**Your instructions**
Exclude images, then output the remaining data verbatim.

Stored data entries
__________________________________________________
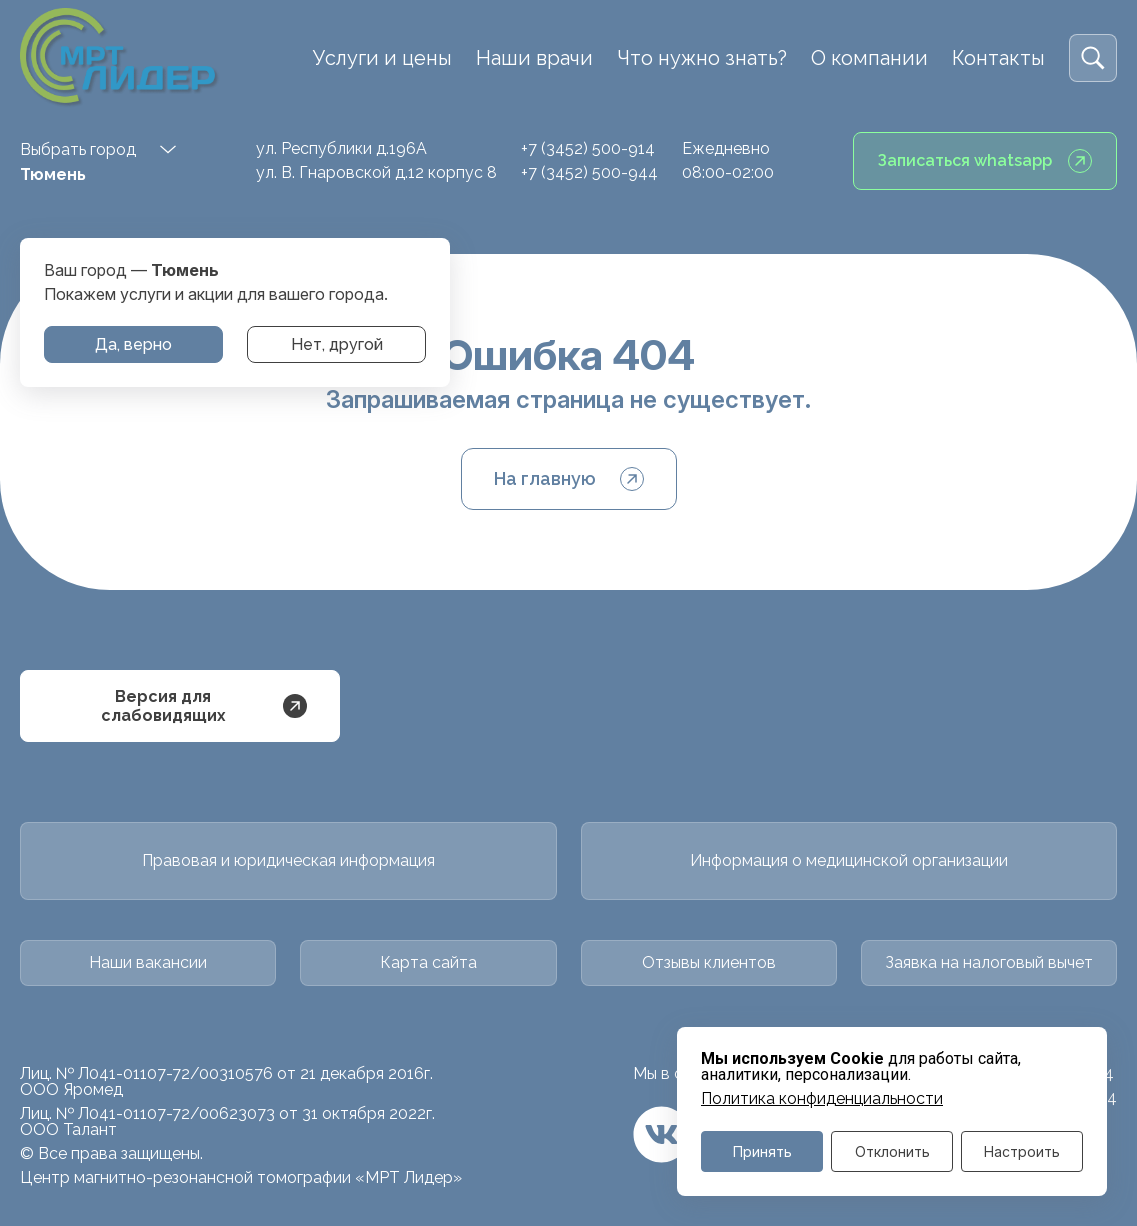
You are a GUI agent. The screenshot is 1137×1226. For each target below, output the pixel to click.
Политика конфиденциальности (822, 1099)
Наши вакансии (148, 962)
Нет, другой (337, 344)
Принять (762, 1151)
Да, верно (133, 344)
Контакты (998, 58)
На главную (569, 479)
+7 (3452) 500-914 (588, 148)
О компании (869, 58)
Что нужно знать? (702, 58)
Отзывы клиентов (709, 962)
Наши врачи (534, 58)
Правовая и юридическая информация (288, 860)
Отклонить (892, 1151)
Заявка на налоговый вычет (989, 962)
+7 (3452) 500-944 (589, 172)
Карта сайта (428, 962)
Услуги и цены (382, 58)
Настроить (1022, 1151)
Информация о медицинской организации (849, 860)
__________________________________________________
**Your response**
You are a GUI agent. The screenshot is 1137×1226. For each target below, output the pixel to click.
Политика конфиденциальности (822, 1099)
Наши вакансии (148, 962)
Нет, другой (337, 344)
Принять (762, 1151)
Да, верно (133, 344)
Контакты (998, 58)
На главную (569, 479)
+7 (3452) 500-914 (588, 148)
О компании (869, 58)
Что нужно знать? (702, 58)
Отзывы клиентов (709, 962)
Наши врачи (534, 58)
Правовая и юридическая информация (288, 860)
Отклонить (892, 1151)
Заявка на налоговый вычет (989, 962)
+7 (3452) 500-944 (589, 172)
Карта сайта (428, 962)
Услуги и цены (382, 58)
Настроить (1022, 1151)
Информация о медицинской организации (849, 860)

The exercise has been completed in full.